Thread
#prefect-community
    Marc Lipoff

    Marc Lipoff

    1 year ago
    Hi everyone. Does any one have experience/examples of getting a large response from a http get call, and writing to s3? Prefect has the map functionality, which seems like a good way to do this. If I were not using prefect, I'd do something like this:
    s3_client = boto3.client('s3')
    
    with requests.request("GET", url, stream=True) as r:
         r.raise_for_status()
    
         for chunk in r:
            s3_client.put_object(Body=chunk,
                                 Bucket='xxx',
                                 Key='xxx')
    s

    Sébastien

    1 year ago
    If you want to fully parallelize, you'll need to fetch the size beforehand, split it into chunks and run a map on the chunk parts (create a separate stream
    url<>S3
    for each chunk).
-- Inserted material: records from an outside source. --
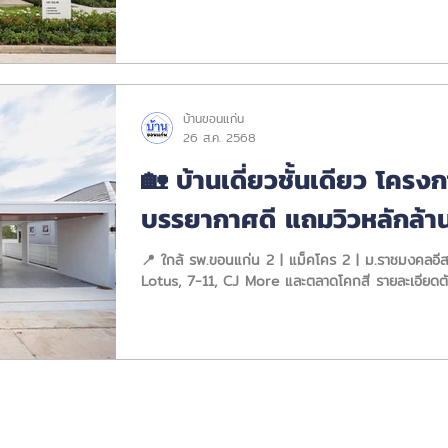
บ้านขอนแก่น
26 ส.ค. 2568
🏡 บ้านเดี่ยวชั้นเดียว โครง
บรรยากาศดี แถมวิวหลักล้า
ครอบครัวใหญ่
📍 ใกล้ รพ.ขอนแก่น 2 | แม็คโคร 2 | ม.ราชมงคลอีสาน | มหาวิทยาลัยสงฆ์ใกล้ Mini Big C,
Lotus, 7-11, CJ More และตลาดโคกสี รายละเอียดตัว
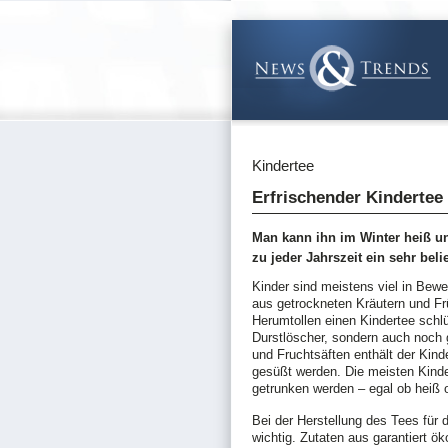
Kindertee
Erfrischender Kindertee
Man kann ihn im Winter heiß u
zu jeder Jahrszeit ein sehr bel
Kinder sind meistens viel in Bew
aus getrockneten Kräutern und Fr
Herumtollen einen Kindertee schlür
Durstlöscher, sondern auch noch
und Fruchtsäften enthält der Kin
gesüßt werden. Die meisten Kind
getrunken werden – egal ob heiß o
Bei der Herstellung des Tees für 
wichtig. Zutaten aus garantiert 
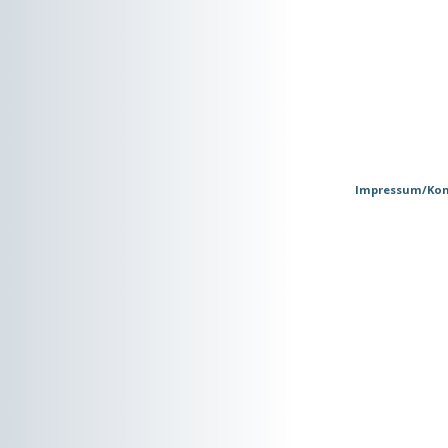
Impressum/Kon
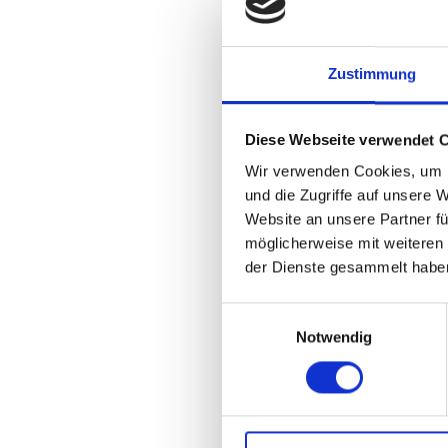
Zustimmung
Diese Webseite verwendet 
Wir verwenden Cookies, um I
Einsatzhärten/Karbon
und die Zugriffe auf unsere 
Website an unsere Partner fü
möglicherweise mit weiteren
der Dienste gesammelt habe
Einwilligungsauswahl
Notwendig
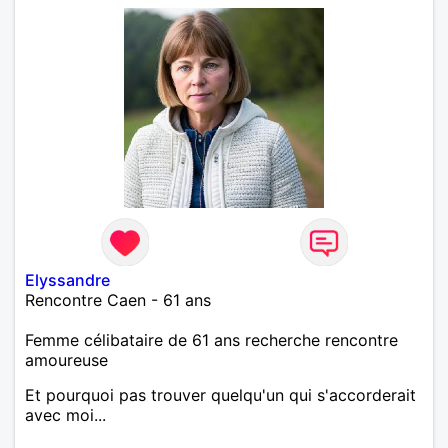
Elyssandre
Rencontre Caen - 61 ans
Femme célibataire de 61 ans recherche rencontre
amoureuse
Et pourquoi pas trouver quelqu'un qui s'accorderait
avec moi...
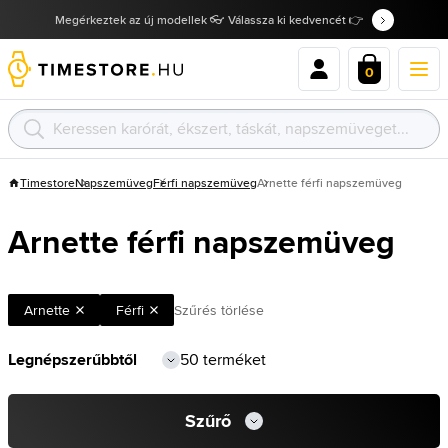
Megérkeztek az új modellek 👓 Válassza ki kedvencét 👉
0
Timestore
Napszemüveg
Férfi napszemüveg
Arnette férfi napszemüveg
Arnette férfi napszemüveg
Arnette
Férfi
Szűrés törlése
50 terméket
Szűrő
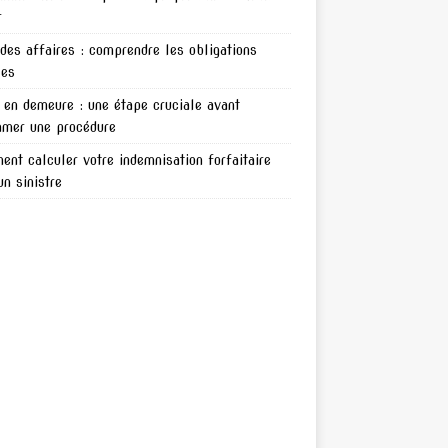
r
 des affaires : comprendre les obligations
les
en demeure : une étape cruciale avant
amer une procédure
nt calculer votre indemnisation forfaitaire
un sinistre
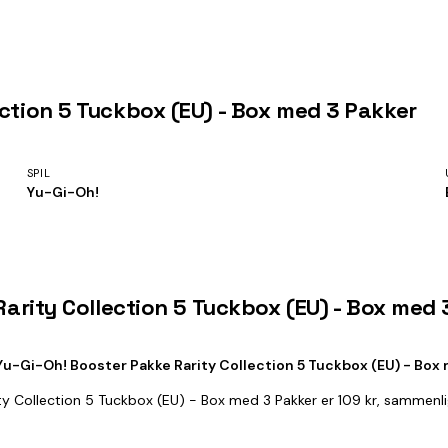
ection 5 Tuckbox (EU) - Box med 3 Pakker
SPIL
Yu-Gi-Oh!
 Rarity Collection 5 Tuckbox (EU) - Box med
Yu-Gi-Oh! Booster Pakke Rarity Collection 5 Tuckbox (EU) - Box
ity Collection 5 Tuckbox (EU) - Box med 3 Pakker er 109 kr, sammenl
The
    requests.request
    is a single streaming request. That single stream can't be turned into pieces without limiting yourself to I/O throughput on the initial worker (AFAIK). If you want to keep it simpler yet still speed it up, you should be able to use
    requests-futures
    to make it async and run on multiple OS threads (which, in turn, would not guarantee chunk ordering so make sure you reconstruct it properly once the whole object is streamed).
    Marc Lipoff

    Marc Lipoff

    1 year ago
    ok awesome. what would be the best way to reconstruct it?
    s

    Sébastien

    1 year ago
    Manually, step by step, by first modeling your solution before coding it and making sure it fulfills your needs.